** Exercise aim **
Draw out every line with the word "مهاجران" from the listing below.

** Exercise materials **
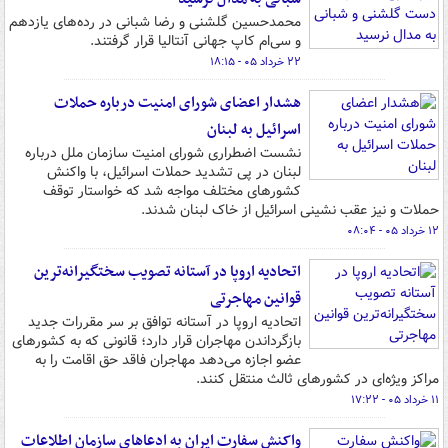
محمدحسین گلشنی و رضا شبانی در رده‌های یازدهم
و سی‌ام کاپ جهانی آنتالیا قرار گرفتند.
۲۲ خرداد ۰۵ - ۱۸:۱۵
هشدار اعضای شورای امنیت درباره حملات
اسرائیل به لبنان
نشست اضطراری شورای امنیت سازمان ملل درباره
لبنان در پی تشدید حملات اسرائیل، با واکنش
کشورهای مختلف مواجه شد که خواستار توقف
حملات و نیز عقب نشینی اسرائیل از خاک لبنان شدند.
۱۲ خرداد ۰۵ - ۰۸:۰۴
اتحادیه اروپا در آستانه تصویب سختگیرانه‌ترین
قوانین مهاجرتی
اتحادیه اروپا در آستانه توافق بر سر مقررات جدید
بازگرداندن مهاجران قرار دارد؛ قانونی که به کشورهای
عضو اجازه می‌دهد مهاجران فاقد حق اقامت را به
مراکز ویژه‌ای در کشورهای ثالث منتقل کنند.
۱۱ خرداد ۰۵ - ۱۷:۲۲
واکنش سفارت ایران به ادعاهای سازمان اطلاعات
==
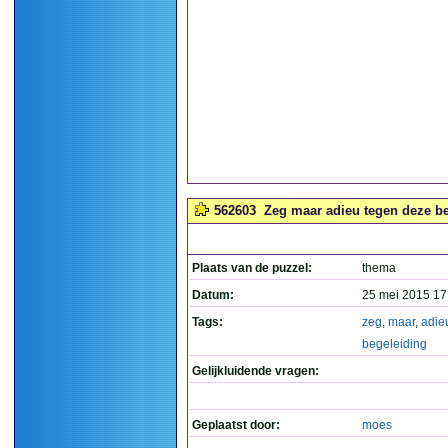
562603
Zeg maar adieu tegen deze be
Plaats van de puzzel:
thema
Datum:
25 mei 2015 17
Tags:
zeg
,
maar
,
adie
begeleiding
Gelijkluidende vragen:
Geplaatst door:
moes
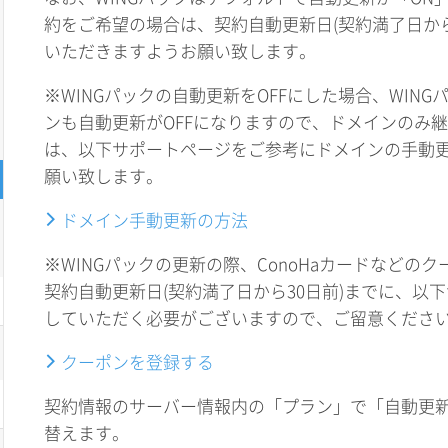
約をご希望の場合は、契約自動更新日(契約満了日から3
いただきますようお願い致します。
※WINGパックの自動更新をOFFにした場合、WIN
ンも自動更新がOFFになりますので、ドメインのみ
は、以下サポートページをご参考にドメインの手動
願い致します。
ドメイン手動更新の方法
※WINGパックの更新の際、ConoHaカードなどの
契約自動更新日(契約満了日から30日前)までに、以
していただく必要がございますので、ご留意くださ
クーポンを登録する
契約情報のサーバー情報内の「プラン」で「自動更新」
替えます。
...
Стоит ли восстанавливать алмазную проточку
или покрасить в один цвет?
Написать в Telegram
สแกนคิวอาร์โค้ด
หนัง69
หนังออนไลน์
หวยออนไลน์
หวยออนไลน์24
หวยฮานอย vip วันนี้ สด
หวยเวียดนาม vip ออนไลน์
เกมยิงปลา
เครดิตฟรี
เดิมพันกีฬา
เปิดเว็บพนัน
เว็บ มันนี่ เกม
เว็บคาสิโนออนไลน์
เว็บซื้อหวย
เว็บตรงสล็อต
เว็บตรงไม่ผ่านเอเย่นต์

** Answer to this exercise **
بازگرداندن مهاجران قرار دارد؛ قانونی که به کشورهای
عضو اجازه می‌دهد مهاجران فاقد حق اقامت را به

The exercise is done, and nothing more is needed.